Notizen von Ewald Karl Schrade, Kurator der art KARLSRUHE
Als ich vor Tagen erfuhr, dass der von der Hans Platschek Stiftung beauftragte Juror, Dr. Thomas Köhler, Berlinische Galerie, die Malerin und Schriftstellerin Cornelia Schleime ausgewählt hat, am 4. Mai 2023 auf der art KARLSRUHE den nächsten Platschek-Preis für Kunst und Schrift in Empfang zu nehmen, habe ich mich sehr gefreut. Denn immer wieder war diese Künstlerin mit ihren Bildern auf der art KARLSRUHE vertreten, und vor zwölf Jahren gastierte sie auch selbst als Teilnehmerin am ARTIMA art meeting der Messe Karlsruhe. Dabei wurde deutlich, dass sie, nach einem Ausstellungsverbot 1981 in der ehemaligen DDR und unzähligen Ausreiseanträgen, im Jahr 1984 doch noch in West-Berlin eingetroffen, ihr Frühwerk verloren hatte. Die Energie, die Cornelia Schleime aufbrachte, um den Neustart zu schaffen, hat mich sehr beeindruckt.
Das Beispiel steht für eine Kunst-Erfahrung, die mich lebenslang begleitet, beinahe ein wenig neidvoll. Denn Künstlerinnen und Künstler verfügen über ein einzigartiges Instrument, das Erlebte zu verarbeiten. Ob es dabei zu narrativen Resultaten kommt, eben auch zu gegenständlichen Darstellungen, oder Formen konkreter Kunst bevorzugt werden, ist nicht weiter wichtig. Entscheidend ist, so meine ich, dass schöne Bilder oder gegenteilige Strömungen aus Wahrheit geboren werden. Maler/innen und Bildhauer/innen müssen auf der Suche nach eigener Identität und/oder gesellschaftlicher Befindlichkeit ehrlich sein. Dann versiegen dekorative Einflüsse von selbst, dann besteht die Chance, wirklich große Kunst zu machen.
Im Rückblick auf 20 Jahre art KARLSRUHE wird sich vom 4. bis 7. Mai 2023, wenn ich ein letztes Mal als Messe-Kurator tätig sein werde, womöglich ein wenig Wehmut einstellen. Denn es waren zwei anregende Jahrzehnte, und ich bin allen, mit denen ich zu tun hatte, überaus dankbar. Dass wir die art KARLSRUHE derart erfolgreich positionieren konnten, war schließlich eine Gemeinschaftsleistung. Aber ich weiß auch, dass es wieder einmal die Kunst sein wird, die den kommenden neuen Lebensabschnitt hoffnungsvoll gestaltet. Ja, ich freue mich auf die kommenden Jahre mit Ihnen allen und vielen Kunstwerken. Denn als Aussteller bleibe ich der art KARLSRUHE eng verbunden.
Mit herzlichen Grüßen und
allen guten Wünschen für die neue Doppelspitze
in der Leitung der art KARLSRUHE
sowie für das kommende Weihnachtsfest
Ewald Karl Schrade
Kurator der art KARLSRUHE
Drei Fragen an Britta Wirtz, Geschäftsführerin der Messe Karlsruhe
Erste Frage: Sie haben seitens der Messe Karlsruhe keine/n Nachfolger/in für den nach 20 Jahren scheidenden Kurator der art KARLSRUHE gesucht, Ewald Karl Schrade, sondern im Zuge eines Transformationsprozesses auf das Modell Doppelspitze gesetzt. Warum?
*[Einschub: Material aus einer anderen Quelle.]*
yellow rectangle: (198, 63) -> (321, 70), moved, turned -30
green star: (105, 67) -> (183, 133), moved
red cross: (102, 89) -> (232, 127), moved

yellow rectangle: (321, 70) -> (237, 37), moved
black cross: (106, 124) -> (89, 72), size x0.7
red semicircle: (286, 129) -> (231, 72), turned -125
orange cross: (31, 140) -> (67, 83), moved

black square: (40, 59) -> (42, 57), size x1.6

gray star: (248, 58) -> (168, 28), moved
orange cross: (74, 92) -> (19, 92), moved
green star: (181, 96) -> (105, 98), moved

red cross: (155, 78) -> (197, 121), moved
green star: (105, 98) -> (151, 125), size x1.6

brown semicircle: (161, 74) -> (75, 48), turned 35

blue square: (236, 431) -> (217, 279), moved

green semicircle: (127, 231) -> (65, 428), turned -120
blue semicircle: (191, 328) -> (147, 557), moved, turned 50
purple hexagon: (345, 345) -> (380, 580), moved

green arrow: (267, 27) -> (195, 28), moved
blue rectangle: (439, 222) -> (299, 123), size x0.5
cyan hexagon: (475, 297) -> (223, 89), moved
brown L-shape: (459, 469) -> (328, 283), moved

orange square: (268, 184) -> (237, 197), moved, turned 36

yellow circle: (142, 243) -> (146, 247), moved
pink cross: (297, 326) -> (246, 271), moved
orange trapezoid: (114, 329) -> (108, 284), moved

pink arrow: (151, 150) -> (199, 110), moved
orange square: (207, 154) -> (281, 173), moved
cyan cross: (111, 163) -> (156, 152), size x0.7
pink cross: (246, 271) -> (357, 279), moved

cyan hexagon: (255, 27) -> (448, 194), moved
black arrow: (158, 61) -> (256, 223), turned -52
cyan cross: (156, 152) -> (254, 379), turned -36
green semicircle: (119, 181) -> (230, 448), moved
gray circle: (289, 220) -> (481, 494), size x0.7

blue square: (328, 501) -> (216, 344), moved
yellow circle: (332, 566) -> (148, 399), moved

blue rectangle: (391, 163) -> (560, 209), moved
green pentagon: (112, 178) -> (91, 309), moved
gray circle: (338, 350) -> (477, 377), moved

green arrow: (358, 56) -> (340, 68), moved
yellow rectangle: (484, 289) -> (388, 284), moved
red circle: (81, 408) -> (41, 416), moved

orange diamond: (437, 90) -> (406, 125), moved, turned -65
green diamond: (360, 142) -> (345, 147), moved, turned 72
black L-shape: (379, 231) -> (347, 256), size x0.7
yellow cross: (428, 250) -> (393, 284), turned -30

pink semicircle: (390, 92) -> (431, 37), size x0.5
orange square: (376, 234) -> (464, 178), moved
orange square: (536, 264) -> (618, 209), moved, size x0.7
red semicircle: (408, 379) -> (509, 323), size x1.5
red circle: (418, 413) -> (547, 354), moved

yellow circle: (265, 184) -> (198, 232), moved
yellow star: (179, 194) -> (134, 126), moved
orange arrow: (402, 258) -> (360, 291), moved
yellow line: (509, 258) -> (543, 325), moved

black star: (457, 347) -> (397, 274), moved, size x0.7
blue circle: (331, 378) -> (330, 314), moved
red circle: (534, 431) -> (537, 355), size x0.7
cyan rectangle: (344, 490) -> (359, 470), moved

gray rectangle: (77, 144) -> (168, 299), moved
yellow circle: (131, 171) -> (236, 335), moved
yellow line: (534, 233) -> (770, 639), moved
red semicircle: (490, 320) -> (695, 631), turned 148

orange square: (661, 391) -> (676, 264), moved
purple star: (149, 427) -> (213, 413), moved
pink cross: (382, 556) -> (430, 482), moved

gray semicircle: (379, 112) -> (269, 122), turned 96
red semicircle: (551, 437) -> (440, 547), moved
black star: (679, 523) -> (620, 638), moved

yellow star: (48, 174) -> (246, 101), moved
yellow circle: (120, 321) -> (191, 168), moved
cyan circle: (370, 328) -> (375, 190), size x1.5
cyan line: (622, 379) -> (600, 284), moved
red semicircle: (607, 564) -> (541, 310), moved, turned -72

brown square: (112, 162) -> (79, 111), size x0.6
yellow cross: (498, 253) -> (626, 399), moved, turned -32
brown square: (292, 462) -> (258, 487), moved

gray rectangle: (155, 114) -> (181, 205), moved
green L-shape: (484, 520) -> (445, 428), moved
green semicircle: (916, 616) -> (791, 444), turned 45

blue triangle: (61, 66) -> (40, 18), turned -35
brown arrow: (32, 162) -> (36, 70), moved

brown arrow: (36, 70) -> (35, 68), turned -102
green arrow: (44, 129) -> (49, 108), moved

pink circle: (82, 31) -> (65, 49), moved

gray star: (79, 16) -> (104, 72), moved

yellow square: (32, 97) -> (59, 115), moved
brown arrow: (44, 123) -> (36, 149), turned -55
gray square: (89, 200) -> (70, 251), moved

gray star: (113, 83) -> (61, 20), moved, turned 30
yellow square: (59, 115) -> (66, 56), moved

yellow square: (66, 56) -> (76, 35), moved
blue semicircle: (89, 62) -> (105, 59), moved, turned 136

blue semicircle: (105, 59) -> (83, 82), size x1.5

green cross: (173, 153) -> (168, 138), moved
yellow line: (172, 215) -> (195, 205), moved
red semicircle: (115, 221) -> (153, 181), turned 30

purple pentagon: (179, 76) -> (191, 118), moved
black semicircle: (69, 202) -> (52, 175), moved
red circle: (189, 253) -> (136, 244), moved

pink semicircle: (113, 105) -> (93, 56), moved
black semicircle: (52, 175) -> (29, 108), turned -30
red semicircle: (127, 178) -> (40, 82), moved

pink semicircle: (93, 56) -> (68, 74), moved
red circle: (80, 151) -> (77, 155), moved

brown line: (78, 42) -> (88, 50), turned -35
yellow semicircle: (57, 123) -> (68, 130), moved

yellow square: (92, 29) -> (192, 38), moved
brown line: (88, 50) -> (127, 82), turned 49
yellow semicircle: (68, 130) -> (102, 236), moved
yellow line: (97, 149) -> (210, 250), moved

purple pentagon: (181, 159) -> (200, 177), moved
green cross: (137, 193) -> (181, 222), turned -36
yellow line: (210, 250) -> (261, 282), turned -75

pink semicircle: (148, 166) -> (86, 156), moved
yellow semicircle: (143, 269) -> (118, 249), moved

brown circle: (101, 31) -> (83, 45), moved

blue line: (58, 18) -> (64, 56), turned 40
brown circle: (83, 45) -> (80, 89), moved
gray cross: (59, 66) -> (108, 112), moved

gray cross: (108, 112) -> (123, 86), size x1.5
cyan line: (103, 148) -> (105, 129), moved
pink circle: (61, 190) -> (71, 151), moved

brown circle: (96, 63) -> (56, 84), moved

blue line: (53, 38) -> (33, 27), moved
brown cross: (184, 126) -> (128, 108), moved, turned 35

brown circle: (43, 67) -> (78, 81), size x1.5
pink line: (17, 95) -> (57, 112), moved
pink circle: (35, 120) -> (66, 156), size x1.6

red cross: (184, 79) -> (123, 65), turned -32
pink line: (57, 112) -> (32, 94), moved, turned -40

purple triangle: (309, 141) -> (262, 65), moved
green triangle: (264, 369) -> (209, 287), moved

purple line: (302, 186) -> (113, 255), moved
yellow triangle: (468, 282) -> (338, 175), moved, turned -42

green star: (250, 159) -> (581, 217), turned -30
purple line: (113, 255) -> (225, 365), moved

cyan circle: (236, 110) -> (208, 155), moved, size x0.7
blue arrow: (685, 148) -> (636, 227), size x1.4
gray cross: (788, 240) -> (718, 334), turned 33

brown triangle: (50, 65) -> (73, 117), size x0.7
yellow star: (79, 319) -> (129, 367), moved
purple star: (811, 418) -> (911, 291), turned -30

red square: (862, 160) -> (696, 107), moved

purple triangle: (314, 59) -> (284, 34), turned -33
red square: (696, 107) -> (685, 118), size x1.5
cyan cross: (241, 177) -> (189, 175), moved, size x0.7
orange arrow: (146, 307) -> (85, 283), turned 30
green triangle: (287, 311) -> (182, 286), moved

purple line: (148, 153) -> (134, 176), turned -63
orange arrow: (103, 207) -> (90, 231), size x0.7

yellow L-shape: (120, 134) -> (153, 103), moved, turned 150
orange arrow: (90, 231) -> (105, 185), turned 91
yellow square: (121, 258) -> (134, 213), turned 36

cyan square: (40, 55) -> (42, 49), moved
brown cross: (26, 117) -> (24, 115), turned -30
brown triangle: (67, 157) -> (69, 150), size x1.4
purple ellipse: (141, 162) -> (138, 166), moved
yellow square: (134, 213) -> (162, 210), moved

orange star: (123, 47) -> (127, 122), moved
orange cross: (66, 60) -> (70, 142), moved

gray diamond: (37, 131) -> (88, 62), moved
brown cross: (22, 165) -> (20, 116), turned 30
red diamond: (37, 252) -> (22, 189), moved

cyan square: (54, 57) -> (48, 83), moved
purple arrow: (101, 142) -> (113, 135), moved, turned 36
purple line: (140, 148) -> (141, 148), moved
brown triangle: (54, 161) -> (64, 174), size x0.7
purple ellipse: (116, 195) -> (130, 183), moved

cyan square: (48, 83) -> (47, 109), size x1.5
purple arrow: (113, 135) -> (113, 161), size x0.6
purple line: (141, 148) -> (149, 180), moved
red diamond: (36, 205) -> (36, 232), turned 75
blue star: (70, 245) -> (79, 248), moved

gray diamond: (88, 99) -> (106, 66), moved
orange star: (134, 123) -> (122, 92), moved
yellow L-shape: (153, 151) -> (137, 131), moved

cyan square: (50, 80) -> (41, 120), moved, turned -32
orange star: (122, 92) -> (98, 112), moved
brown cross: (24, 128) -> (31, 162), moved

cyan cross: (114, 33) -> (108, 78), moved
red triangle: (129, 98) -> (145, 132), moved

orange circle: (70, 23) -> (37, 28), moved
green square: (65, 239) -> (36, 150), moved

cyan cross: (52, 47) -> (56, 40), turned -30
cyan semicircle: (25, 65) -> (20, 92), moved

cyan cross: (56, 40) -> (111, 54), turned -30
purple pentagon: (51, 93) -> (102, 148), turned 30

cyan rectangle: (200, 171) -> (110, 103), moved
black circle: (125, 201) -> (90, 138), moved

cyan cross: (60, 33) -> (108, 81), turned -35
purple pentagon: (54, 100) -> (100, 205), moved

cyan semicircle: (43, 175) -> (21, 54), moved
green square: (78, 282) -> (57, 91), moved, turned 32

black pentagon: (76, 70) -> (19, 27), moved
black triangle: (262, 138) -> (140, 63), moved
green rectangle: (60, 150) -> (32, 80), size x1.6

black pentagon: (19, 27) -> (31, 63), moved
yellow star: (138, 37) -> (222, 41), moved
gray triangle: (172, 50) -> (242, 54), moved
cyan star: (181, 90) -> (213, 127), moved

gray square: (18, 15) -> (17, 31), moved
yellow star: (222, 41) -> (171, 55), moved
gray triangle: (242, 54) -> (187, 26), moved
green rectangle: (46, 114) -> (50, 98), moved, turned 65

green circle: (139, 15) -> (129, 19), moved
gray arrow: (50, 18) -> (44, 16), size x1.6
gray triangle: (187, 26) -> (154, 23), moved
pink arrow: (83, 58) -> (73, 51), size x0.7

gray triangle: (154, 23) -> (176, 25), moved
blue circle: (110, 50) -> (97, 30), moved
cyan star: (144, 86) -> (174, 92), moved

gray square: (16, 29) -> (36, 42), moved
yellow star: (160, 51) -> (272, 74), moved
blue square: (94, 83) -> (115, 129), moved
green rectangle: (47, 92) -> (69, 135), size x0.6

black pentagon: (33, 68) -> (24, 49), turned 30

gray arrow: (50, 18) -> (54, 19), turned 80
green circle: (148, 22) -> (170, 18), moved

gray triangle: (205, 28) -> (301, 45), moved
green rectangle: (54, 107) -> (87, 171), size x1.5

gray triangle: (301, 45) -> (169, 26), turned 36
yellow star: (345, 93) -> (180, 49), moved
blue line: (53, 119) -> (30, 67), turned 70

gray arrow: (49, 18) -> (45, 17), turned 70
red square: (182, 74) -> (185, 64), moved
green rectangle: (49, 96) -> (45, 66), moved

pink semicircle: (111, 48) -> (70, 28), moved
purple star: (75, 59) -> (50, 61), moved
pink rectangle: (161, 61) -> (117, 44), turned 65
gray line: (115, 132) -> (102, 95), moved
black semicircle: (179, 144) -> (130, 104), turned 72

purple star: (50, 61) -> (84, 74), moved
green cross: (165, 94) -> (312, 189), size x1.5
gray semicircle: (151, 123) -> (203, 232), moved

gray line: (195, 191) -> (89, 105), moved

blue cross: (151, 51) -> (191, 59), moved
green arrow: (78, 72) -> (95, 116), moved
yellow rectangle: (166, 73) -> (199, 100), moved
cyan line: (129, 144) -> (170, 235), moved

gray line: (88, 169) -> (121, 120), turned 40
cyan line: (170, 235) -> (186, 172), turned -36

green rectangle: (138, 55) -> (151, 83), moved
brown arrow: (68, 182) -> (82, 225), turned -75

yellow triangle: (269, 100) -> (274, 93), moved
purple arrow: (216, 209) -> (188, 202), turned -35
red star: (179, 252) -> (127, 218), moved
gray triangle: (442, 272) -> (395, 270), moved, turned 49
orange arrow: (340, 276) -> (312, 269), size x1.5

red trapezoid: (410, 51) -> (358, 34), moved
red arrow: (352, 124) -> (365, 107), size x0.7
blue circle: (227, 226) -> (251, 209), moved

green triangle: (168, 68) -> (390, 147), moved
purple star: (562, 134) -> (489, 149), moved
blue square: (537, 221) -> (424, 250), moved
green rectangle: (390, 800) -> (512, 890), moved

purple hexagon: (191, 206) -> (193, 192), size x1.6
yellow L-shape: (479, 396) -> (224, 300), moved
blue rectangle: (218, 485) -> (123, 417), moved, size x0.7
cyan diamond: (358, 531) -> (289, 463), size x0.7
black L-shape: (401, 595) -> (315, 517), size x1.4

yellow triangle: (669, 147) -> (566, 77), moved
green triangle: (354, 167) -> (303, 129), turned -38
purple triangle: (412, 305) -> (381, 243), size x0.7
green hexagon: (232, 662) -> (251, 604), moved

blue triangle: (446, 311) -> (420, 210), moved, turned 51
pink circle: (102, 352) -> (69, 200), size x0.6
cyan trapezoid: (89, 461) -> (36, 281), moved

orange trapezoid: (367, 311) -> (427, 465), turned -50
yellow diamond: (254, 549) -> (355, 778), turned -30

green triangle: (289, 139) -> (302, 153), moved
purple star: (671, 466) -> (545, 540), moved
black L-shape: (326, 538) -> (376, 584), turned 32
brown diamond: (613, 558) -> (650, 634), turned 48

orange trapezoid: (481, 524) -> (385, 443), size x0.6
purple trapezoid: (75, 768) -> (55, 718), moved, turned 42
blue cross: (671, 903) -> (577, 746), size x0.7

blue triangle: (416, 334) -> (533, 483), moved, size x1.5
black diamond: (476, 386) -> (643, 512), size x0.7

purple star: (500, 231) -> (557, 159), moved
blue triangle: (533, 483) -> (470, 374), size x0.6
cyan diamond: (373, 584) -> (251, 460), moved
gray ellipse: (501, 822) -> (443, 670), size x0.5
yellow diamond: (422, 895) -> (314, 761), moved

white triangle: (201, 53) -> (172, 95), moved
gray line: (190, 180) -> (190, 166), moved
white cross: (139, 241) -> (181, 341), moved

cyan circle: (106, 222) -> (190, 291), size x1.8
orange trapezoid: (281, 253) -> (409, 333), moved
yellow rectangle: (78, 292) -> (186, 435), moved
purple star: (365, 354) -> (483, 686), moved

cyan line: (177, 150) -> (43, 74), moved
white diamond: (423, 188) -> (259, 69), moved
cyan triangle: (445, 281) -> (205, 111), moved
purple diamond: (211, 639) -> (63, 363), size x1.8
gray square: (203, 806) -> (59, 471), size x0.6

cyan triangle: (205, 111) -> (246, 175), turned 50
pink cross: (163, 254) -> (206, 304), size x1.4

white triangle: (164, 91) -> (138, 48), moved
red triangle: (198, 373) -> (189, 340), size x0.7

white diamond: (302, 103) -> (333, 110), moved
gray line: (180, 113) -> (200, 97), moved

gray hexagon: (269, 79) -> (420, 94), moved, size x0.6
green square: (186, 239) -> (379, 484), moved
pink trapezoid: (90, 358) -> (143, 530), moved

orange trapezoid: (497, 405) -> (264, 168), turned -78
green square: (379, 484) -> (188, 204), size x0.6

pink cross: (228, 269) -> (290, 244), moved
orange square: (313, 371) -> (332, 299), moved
Britta Wirtz: Gemeinsam mit Ewald Karl Schrade haben wir uns vor über einem Jahr auf den Weg gemacht, darüber nachzudenken, wie die neue Leitung der art KARLSRUHE aussehen könnte. Immer geleitet von der Frage nach einer idealen Ausrichtung an den Bedürfnissen der Kundinnen und Kunden. Nach immerhin zwei Jahrzehnten und neuen Herausforderungen erschien es uns sinnvoll, die Organisationsstrukturen zeitgemäß anzupassen und intern aufgebautes Know-how mit externen Kompetenzen zu verzahnen. Ganz im Sinne von Ausstellenden und Publikum ein Modell zu entwickeln, das die art KARLSRUHE wieder ein Stück voranbringen wird. Mit der Kunsthistorikerin Olga Blaß, seit 2011 im Team tätig und seit 2017 als Projektleiterin gemeinsam Seite an Seite mit Ewald Karl Schrade aktiv, haben wir künftig eine umsichtige Messefrau im Führungseinsatz, die interne Abläufe bestens kennt, und dank des nach der art KARLSRUHE 2023 neu hinzukommenden Kunstmarktkenners Kristian Jarmuschek, der dem externen Beirat vorstehen wird, ist ein erfahrener Branchen-Profi für den Blick von außen dabei. So freue ich mich, dass wir mit dem Duo Blaß/Jarmuschek an der Spitze der art KARLSRUHE von der Messe 2024 an nach und nach neue Weichenstellungen vornehmen können.
Zweite Frage: Kristian Jarmuschek ist vielseitig engagiert – birgt das mögliche Interessenskollisionen? Immerhin ist er, der Mitgründer der Berliner Kunstmesse „Positions“, auch andernorts tätig.
Britta Wirtz: Selbstverständlich haben wir diese Frage mit ihm erörtert – und sehen den Vorteil, dass er Kontakte und Wissen einbringen kann, wie es nur wenige Galeristen haben. In der Tat ist Kristian Jarmuschek nach wie vor als Galerist in Berlin tätig, und so kennt er – wie es auch für Ewald Karl Schrade bezeichnend ist – die Nöte und Wünsche seiner Kolleginnen und Kollegen bestens, wenn sie an einer Kunstmesse teilnehmen wollen. Nicht zuletzt wird er, vor Wochen als Vorsitzender des Bundesverbandes Deutscher Galerien und Kunsthändler wiedergewählt, für die art KARLSRUHE viel tun können, weil auch seine kulturpolitische Vernetzung herausragend ist.
Dritte Frage: Es klingt so, als seien Sie rundum zufrieden und würden zuversichtlich in die Zukunft der art KARLSRUHE schauen. Wirklich keine Bedenken, dass der Wechsel an der Spitze holprig vonstattengehen könnte?
Britta Wirtz: Nein, nicht die geringsten Bedenken; die Entscheidung im sehr gut besetzten Auswahlgremium war eindeutig und gekennzeichnet von breiter Unterstützung. Wir haben, soweit möglich, sorgsam geplant und wollen einen sanften, fließenden Übergang möglich machen. Schon in diesen Tagen, noch vor Weihnachten, wenn der Beirat der art KARLSRUHE tagt, um die Jurierung der Aussteller für 2023 vorzunehmen, wird Kristian Jarmuschek als Gast dabei sein: Herzlich eingeladen von Ewald Karl Schrade.